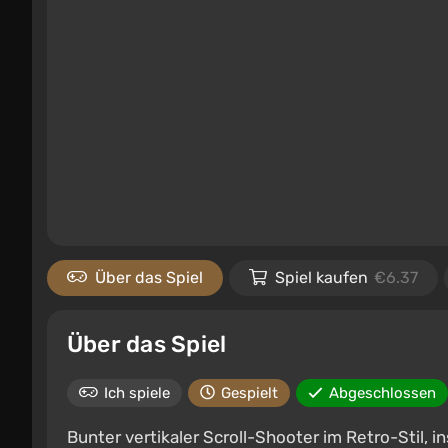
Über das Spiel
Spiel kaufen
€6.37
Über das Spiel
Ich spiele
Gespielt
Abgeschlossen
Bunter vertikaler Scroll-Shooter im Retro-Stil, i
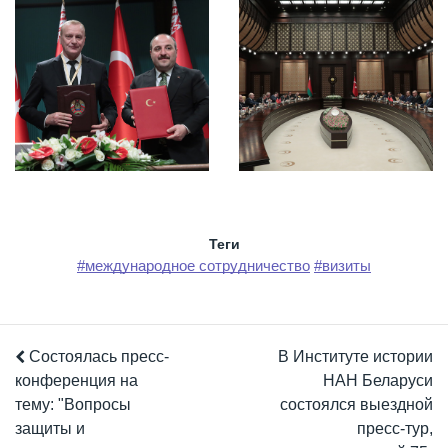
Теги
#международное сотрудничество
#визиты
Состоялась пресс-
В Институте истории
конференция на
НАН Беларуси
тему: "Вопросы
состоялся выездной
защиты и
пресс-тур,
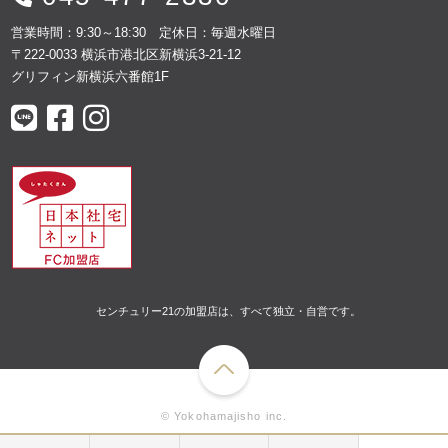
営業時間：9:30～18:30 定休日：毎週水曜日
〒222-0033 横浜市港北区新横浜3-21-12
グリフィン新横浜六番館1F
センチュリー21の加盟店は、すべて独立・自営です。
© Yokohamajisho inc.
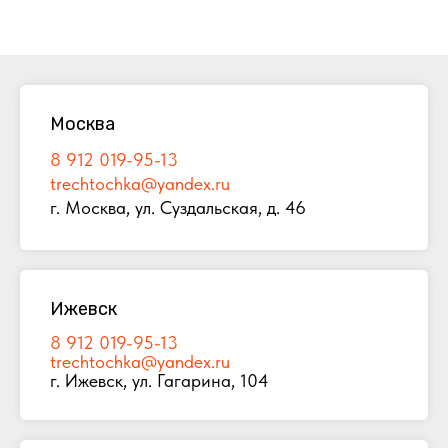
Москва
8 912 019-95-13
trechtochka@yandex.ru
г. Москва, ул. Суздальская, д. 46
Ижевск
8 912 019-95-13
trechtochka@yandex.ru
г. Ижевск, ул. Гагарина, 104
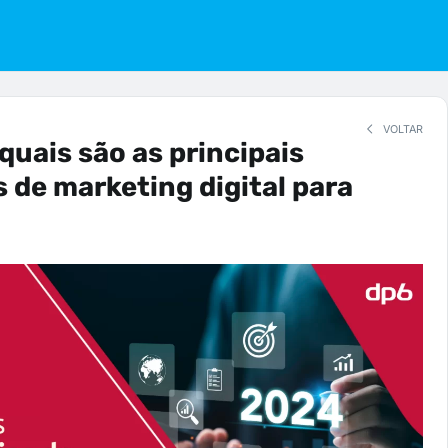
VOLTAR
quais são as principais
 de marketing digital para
══════
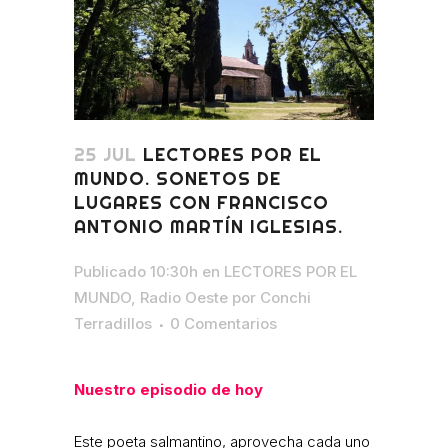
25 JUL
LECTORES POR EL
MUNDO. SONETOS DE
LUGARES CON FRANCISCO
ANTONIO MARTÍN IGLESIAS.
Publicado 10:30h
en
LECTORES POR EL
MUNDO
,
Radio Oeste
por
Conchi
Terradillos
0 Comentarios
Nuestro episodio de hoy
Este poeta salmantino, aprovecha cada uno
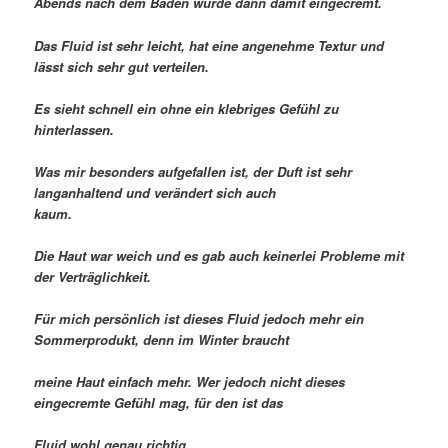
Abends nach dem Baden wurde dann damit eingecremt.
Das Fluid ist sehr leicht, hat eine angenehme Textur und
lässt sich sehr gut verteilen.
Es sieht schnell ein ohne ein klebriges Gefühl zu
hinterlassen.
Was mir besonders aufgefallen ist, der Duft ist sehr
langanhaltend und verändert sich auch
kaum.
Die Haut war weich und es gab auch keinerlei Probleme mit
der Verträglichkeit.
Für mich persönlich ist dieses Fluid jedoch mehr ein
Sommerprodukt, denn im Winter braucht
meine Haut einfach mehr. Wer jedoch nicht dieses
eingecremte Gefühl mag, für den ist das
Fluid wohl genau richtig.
══════
● Task goal
Only one stretch of the entries above is needed: the lines from the one containing "конференция на" through the one containing "de marketing digital para". Copy it exactly, without the pictures.

● Completed task
конференция на
НАН Беларуси
тему: "Вопросы
состоялся выездной
защиты и
пресс-тур,
営業時間：9:30～18:30 定休日：毎週水曜日
〒222-0033 横浜市港北区新横浜3-21-12
グリフィン新横浜六番館1F
センチュリー21の加盟店は、すべて独立・自営です。
© Yokohamajisho inc.
Москва
8 912 019-95-13
trechtochka@yandex.ru
г. Москва, ул. Суздальская, д. 46
Ижевск
8 912 019-95-13
trechtochka@yandex.ru
г. Ижевск, ул. Гагарина, 104
VOLTAR
quais são as principais
 de marketing digital para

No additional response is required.